The California Public Utilities Commission on Jan. 16 approved $830 million in new funding for the state's Self-Generation Incentive Program over the next five years, implementing a 2018 state law. Regulators also restructured the program to better support residential and business customers of investor-owned utilities in areas exposed to high fire risks and affected by recent power outages.

The new money, largely aimed at behind-the-meter energy storage, combines with around $400 million in unclaimed incentives in the program at the end of 2019.

Overall, the changes "expand the universe of customers" eligible for the program's incentives, Commissioner Clifford Rechtschaffen said before the PUC unanimously approved the changes. "Broadly, it shifts the focus of [the program] towards promoting resiliency."

"Approximately 90% of program funding will be available for projects that promote resiliency, providing incentives to customers with medical needs in communities that are impacted by wildfires and the threat of wildfires," Rechtschaffen said.

Other commissioners also embraced the program reboot.

"I think this program for far too long has been a massive subsidy focused on different types of so-called market transformation and the need to just subsidize something for the sake of just technology," Commissioner Maria Guzman Aceves said.
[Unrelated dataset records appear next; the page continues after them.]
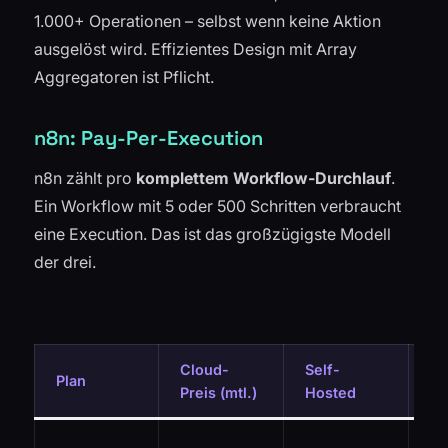
1.000+ Operationen – selbst wenn keine Aktion
ausgelöst wird. Effizientes Design mit Array
Aggregatoren ist Pflicht.
n8n: Pay-Per-Execution
n8n zählt pro
komplettem Workflow-Durchlauf
.
Ein Workflow mit 5 oder 500 Schritten verbraucht
eine Execution. Das ist das großzügigste Modell
der drei.
Cloud-
Self-
Ke
Plan
Preis (mtl.)
Hosted
es
Un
In contrast, the program will now address "the needs we saw this last fall in tremendously hard-hit areas of the state."

The money collected, at $166 million a year, will fund energy storage technologies. Pacific Gas and Electric, or PG&E, a subsidiary of PG&E Corp., will be responsible for the largest share, 44%, or $72 million a year and $360 million overall. Edison International's Southern California Edison Co. will contribute 34%, $56 million a year and $280 million overall. Sempra Energy's San Diego Gas & Electric Co. and Southern California Gas Co. together will provide 22% of the funding, $38 million a year and $190 million overall.

Last October and November, PG&E rolled out a series of power outages aimed at preventing its power lines from sparking wildfires in dry, windy weather conditions, cutting service for more than 2 million customers, some for days at a time.

Southern California Edison and SDG&E also rely on power cuts to prevent wildfires. Such public safety power shutoffs are a key component of their wildfire safety plans.

The new funding and program changes "dovetail" with the state's efforts to accelerate the use of microgrids, Commissioner Genevieve Shiroma said. Program incentives can be used for batteries and other technologies in microgrids. In September, regulators approved an order to create policies intended to spur microgrid adoption in California.